▶ **WHAT IS NEEDED**
In the data below, find every line with the word "soirée" and copy it out.

▶ **Stored data entries**
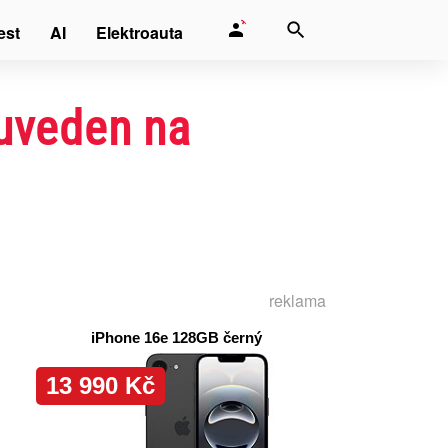
est
AI
Elektroauta
uveden na
reklama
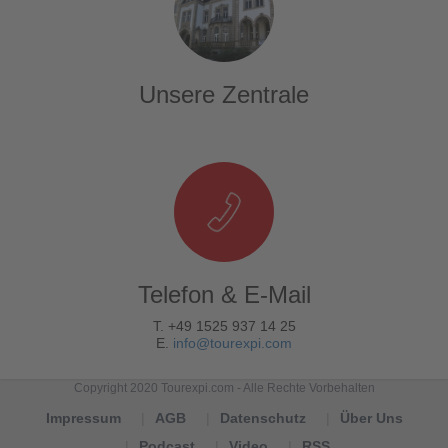
Unsere Zentrale
Telefon & E-Mail
T. +49 1525 937 14 25
E.
info@tourexpi.com
Copyright 2020 Tourexpi.com - Alle Rechte Vorbehalten
Impressum
AGB
Datenschutz
Über Uns
Podcast
Video
RSS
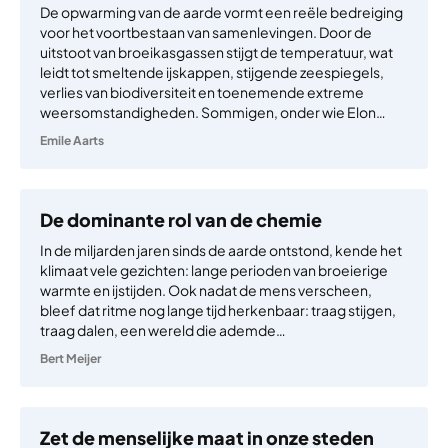
De opwarming van de aarde vormt een reële bedreiging
voor het voortbestaan van samenlevingen. Door de
uitstoot van broeikasgassen stijgt de temperatuur, wat
leidt tot smeltende ijskappen, stijgende zeespiegels,
verlies van biodiversiteit en toenemende extreme
weersomstandigheden. Sommigen, onder wie Elon…
Emile Aarts
De dominante rol van de chemie
In de miljarden jaren sinds de aarde ontstond, kende het
klimaat vele gezichten: lange perioden van broeierige
warmte en ijstijden. Ook nadat de mens verscheen,
bleef dat ritme nog lange tijd herkenbaar: traag stijgen,
traag dalen, een wereld die ademde…
Bert Meijer
Zet de menselijke maat in onze steden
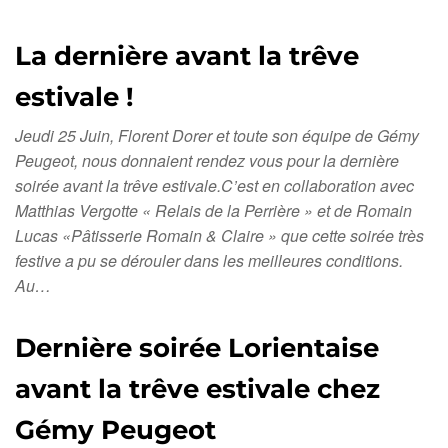
La dernière avant la trêve
estivale !
Jeudi 25 Juin, Florent Dorer et toute son équipe de Gémy
Peugeot, nous donnaient rendez vous pour la dernière
soirée avant la trêve estivale.C’est en collaboration avec
Matthias Vergotte « Relais de la Perrière » et de Romain
Lucas «Pâtisserie Romain & Claire » que cette soirée très
festive a pu se dérouler dans les meilleures conditions.
Au…
Dernière soirée Lorientaise
avant la trêve estivale chez
Gémy Peugeot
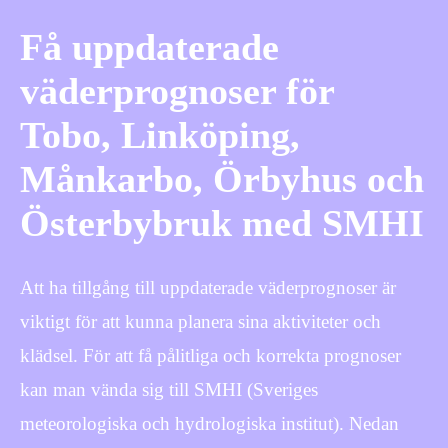
Få uppdaterade
väderprognoser för
Tobo, Linköping,
Månkarbo, Örbyhus och
Österbybruk med SMHI
Att ha tillgång till uppdaterade väderprognoser är
viktigt för att kunna planera sina aktiviteter och
klädsel. För att få pålitliga och korrekta prognoser
kan man vända sig till SMHI (Sveriges
meteorologiska och hydrologiska institut). Nedan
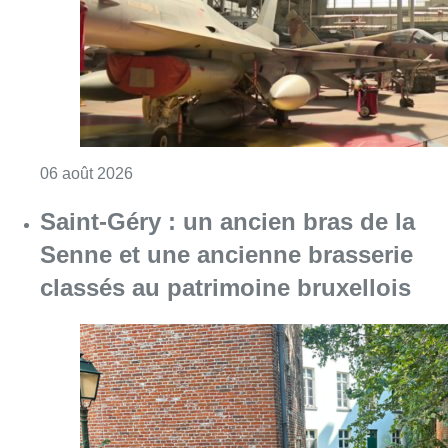
Consulter l'article "À Bruxelles, le blocus s’in
06 août 2026
Saint-Géry : un ancien bras de la
Senne et une ancienne brasserie
classés au patrimoine bruxellois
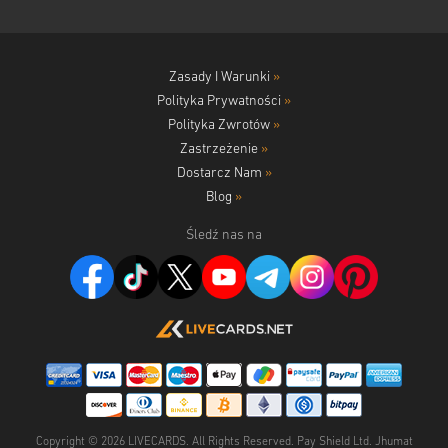
Zasady I Warunki
»
Polityka Prywatności
»
Polityka Zwrotów
»
Zastrzeżenie
»
Dostarcz Nam
»
Blog
»
Śledź nas na
Copyright ©
2026
LIVECARDS. All Rights Reserved. Pay Shield Ltd. Jhumat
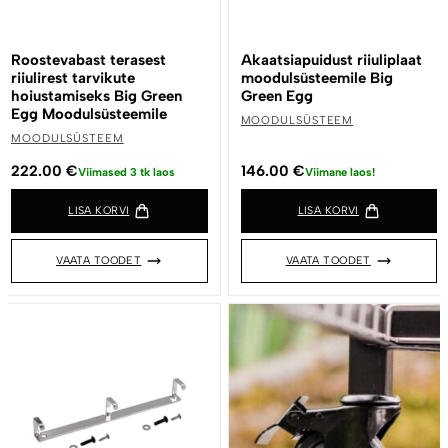
Roostevabast terasest
Akaatsiapuidust riiuliplaat
riiulirest tarvikute
moodulsüsteemile Big
hoiustamiseks Big Green
Green Egg
Egg Moodulsüsteemile
MOODULSÜSTEEM
MOODULSÜSTEEM
222.00
€
146.00
€
Viimased 3 tk laos
Viimane laos!
LISA KORVI
LISA KORVI
VAATA TOODET
VAATA TOODET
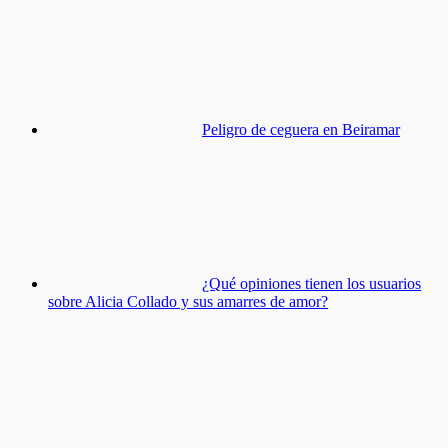
Peligro de ceguera en Beiramar
¿Qué opiniones tienen los usuarios
sobre Alicia Collado y sus amarres de amor?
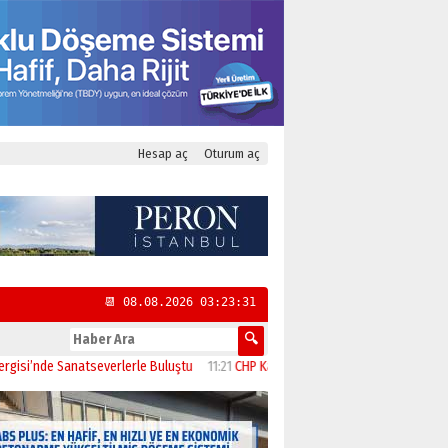
Hesap aç
Oturum aç
📆 08.08.2026 03:23:32
 Sanatseverlerle Buluştu
11:21
CHP Kadıköy İlçe Başkanlığı’na Yasemin Özsara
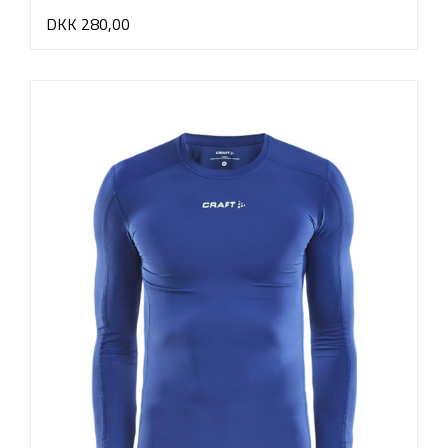
DKK 280,00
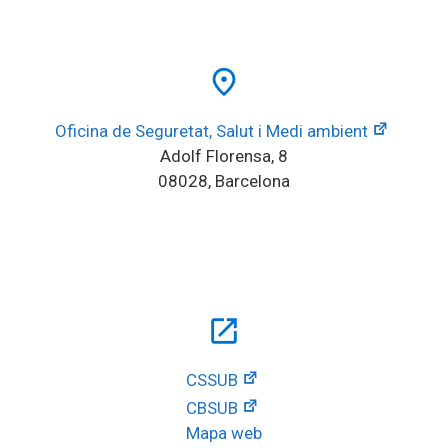
place
Oficina de Seguretat, Salut i Medi ambient
Adolf Florensa, 8
08028, Barcelona
open_in_new
CSSUB
CBSUB
Mapa web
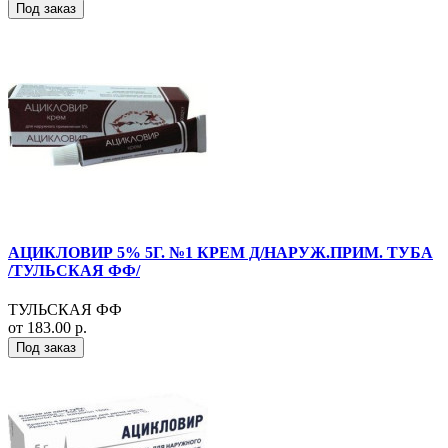
Под заказ
АЦИКЛОВИР 5% 5Г. №1 КРЕМ Д/НАРУЖ.ПРИМ. ТУБА
/ТУЛЬСКАЯ ФФ/
ТУЛЬСКАЯ ФФ
от 183.00 р.
Под заказ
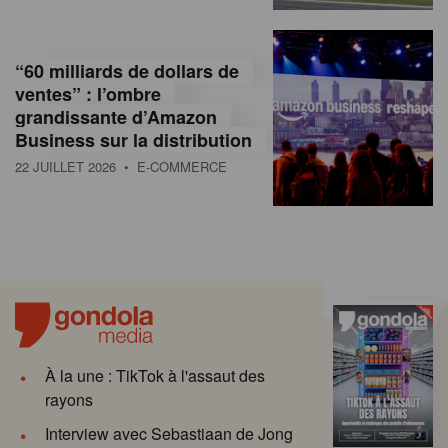
“60 milliards de dollars de
ventes” : l’ombre
grandissante d’Amazon
Business sur la distribution
22 JUILLET 2026
• E-COMMERCE
À la une : TikTok à l'assaut des
rayons
Interview avec Sebastiaan de Jong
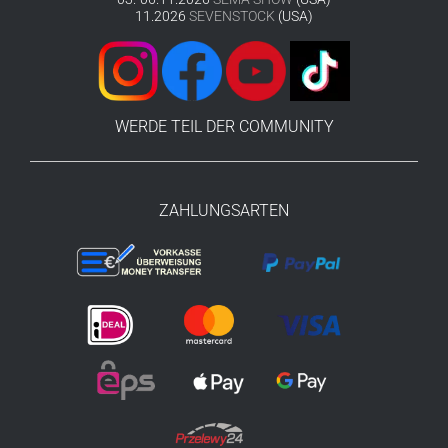
11.2026
SEVENSTOCK
(USA)
WERDE TEIL DER COMMUNITY
ZAHLUNGSARTEN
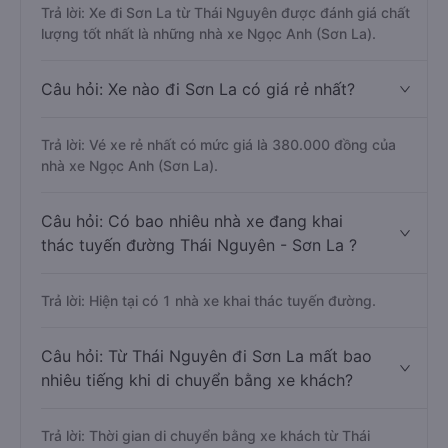
Trả lời: Xe đi Sơn La từ Thái Nguyên được đánh giá chất
lượng tốt nhất là những nhà xe Ngọc Anh (Sơn La).
Câu hỏi: Xe nào đi Sơn La có giá rẻ nhất?
Trả lời: Vé xe rẻ nhất có mức giá là 380.000 đồng của
nhà xe Ngọc Anh (Sơn La).
Câu hỏi: Có bao nhiêu nhà xe đang khai
thác tuyến đường Thái Nguyên - Sơn La ?
Trả lời: Hiện tại có 1 nhà xe khai thác tuyến đường.
Câu hỏi: Từ Thái Nguyên đi Sơn La mất bao
nhiêu tiếng khi di chuyển bằng xe khách?
Trả lời: Thời gian di chuyển bằng xe khách từ Thái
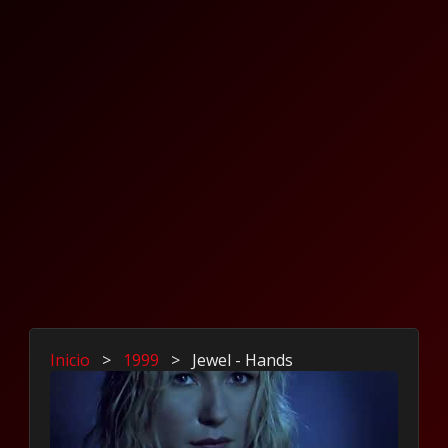
Inicio
>
1999
>
Jewel - Hands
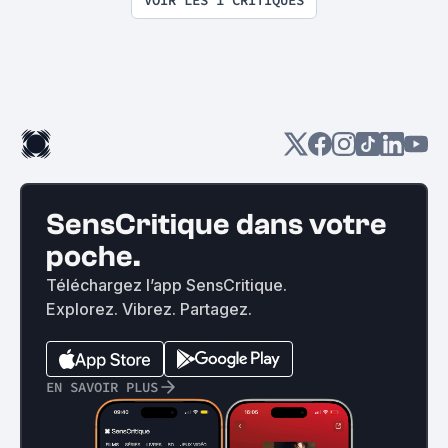
SensCritique dans votre
poche.
Téléchargez l’app SensCritique.
Explorez. Vibrez. Partagez.
EN SAVOIR PLUS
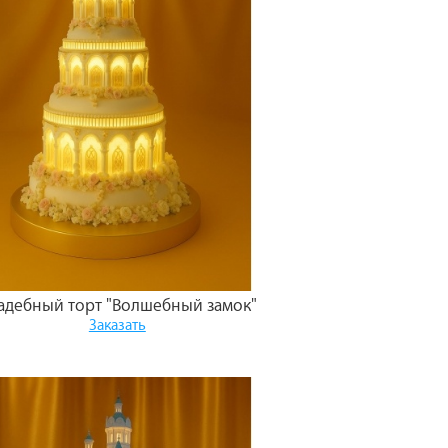
адебный торт "Волшебный замок"
Заказать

▶ **TASK RESULT**
soirée avant la trêve estivale.C’est en collaboration avec
Lucas «Pâtisserie Romain & Claire » que cette soirée très
Dernière soirée Lorientaise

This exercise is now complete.